# Problem description
Up to and including the line containing "MEHR ZUM UNTERNEHMEN", set down each line of the entries below exactly, starting from the first, and leave out the rest.

# Data shown
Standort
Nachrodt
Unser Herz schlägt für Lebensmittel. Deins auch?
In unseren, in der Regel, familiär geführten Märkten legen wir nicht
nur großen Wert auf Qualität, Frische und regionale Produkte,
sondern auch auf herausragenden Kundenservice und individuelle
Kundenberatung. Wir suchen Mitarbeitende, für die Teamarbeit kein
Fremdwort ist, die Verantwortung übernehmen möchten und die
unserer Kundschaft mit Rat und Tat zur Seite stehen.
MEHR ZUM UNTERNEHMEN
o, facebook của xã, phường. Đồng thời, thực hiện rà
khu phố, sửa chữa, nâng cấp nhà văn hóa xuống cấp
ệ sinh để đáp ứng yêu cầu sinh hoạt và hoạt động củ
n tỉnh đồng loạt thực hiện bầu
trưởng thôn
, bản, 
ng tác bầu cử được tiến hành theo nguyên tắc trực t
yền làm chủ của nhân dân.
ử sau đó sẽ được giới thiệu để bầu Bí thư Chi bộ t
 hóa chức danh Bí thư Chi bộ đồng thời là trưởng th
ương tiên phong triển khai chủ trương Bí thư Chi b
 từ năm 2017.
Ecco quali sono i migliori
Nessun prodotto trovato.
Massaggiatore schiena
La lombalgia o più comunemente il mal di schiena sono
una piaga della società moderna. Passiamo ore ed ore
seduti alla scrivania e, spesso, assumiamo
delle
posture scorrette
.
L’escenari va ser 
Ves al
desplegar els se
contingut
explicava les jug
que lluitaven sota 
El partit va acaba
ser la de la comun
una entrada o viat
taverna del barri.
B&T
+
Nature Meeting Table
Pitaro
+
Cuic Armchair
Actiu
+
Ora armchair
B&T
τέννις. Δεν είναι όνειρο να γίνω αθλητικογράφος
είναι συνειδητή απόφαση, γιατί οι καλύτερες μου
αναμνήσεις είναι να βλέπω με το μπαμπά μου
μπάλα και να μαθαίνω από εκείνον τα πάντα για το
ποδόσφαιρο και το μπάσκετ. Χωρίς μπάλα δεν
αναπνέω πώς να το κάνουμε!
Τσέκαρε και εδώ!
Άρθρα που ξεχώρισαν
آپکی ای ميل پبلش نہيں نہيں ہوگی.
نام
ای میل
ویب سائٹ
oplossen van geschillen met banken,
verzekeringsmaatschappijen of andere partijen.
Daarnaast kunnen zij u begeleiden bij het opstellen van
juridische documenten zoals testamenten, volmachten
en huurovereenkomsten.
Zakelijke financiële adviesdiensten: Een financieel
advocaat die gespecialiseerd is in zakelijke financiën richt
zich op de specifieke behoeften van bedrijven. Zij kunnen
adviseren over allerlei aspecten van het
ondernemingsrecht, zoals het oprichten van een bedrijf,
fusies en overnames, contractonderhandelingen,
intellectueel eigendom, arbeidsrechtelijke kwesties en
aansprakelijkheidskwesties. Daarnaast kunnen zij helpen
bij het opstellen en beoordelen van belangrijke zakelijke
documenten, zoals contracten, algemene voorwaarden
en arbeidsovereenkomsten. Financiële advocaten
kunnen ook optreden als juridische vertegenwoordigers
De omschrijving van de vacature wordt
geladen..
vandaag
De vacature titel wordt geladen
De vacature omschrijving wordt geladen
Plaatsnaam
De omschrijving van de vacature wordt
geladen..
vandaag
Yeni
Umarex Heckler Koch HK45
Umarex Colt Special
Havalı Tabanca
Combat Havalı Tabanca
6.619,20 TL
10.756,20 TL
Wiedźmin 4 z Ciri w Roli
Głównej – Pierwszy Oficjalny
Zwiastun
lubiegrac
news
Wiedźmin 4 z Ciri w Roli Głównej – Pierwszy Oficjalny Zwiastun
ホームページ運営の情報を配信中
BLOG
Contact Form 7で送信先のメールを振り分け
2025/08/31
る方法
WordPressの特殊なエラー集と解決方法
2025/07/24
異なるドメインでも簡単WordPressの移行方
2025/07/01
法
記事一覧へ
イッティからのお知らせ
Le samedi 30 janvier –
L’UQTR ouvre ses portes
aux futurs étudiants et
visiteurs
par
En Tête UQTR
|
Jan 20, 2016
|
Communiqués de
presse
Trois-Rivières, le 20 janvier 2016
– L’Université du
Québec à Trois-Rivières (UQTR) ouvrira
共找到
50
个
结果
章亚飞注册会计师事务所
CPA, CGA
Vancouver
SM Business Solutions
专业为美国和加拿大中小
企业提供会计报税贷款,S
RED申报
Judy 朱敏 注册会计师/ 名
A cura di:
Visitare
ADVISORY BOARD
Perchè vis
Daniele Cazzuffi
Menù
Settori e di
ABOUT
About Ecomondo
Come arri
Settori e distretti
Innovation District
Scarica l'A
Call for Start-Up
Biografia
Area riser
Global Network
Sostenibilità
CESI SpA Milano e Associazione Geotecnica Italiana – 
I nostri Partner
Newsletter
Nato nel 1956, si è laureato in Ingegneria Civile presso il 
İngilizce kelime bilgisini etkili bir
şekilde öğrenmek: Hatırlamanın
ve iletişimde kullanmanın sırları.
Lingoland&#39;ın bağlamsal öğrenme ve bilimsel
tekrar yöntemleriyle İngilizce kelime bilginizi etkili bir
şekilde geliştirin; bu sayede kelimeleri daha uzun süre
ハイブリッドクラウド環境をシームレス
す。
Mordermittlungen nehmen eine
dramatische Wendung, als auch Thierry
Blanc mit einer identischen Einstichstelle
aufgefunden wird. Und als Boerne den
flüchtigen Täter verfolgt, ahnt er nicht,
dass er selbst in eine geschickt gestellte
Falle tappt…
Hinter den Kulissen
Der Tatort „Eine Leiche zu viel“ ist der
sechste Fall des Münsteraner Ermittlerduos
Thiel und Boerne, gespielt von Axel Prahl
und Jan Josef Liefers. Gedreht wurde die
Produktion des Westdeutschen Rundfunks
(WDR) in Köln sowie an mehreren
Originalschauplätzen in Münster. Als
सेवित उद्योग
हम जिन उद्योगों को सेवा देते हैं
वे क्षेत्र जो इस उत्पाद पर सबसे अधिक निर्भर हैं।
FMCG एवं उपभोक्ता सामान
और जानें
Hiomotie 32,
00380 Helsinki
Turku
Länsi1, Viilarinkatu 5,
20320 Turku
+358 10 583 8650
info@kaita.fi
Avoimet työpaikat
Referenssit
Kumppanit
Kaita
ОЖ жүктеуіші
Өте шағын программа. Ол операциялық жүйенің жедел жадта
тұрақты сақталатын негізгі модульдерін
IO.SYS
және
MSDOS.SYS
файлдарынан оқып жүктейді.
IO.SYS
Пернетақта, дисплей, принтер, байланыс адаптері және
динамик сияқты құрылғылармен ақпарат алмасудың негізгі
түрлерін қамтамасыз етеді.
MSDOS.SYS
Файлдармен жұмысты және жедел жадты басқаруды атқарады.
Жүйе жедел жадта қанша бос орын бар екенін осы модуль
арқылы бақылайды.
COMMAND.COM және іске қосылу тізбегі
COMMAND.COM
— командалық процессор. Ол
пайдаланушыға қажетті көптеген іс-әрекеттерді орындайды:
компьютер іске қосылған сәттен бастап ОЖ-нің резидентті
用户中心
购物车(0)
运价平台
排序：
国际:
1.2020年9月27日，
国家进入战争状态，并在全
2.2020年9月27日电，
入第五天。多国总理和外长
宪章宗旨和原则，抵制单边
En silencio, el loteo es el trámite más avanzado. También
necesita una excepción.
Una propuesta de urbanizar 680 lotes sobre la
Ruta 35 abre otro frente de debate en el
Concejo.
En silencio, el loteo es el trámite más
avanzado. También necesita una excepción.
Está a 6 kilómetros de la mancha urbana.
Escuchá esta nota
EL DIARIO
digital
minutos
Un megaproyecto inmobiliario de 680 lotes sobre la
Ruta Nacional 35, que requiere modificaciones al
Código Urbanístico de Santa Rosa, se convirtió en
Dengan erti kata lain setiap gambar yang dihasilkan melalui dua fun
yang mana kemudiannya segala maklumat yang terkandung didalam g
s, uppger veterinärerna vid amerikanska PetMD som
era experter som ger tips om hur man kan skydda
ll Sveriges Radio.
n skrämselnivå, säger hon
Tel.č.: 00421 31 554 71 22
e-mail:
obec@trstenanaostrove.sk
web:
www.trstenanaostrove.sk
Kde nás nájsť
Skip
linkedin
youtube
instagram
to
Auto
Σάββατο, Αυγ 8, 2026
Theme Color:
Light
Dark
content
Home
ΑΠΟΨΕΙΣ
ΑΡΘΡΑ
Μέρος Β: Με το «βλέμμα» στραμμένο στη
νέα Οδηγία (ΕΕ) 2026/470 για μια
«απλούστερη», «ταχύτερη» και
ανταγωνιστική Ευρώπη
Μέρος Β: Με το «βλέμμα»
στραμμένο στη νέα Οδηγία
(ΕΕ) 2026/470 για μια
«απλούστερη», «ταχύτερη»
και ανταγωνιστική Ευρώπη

# Answer for the task
Standort
Nachrodt
Unser Herz schlägt für Lebensmittel. Deins auch?
In unseren, in der Regel, familiär geführten Märkten legen wir nicht
nur großen Wert auf Qualität, Frische und regionale Produkte,
sondern auch auf herausragenden Kundenservice und individuelle
Kundenberatung. Wir suchen Mitarbeitende, für die Teamarbeit kein
Fremdwort ist, die Verantwortung übernehmen möchten und die
unserer Kundschaft mit Rat und Tat zur Seite stehen.
MEHR ZUM UNTERNEHMEN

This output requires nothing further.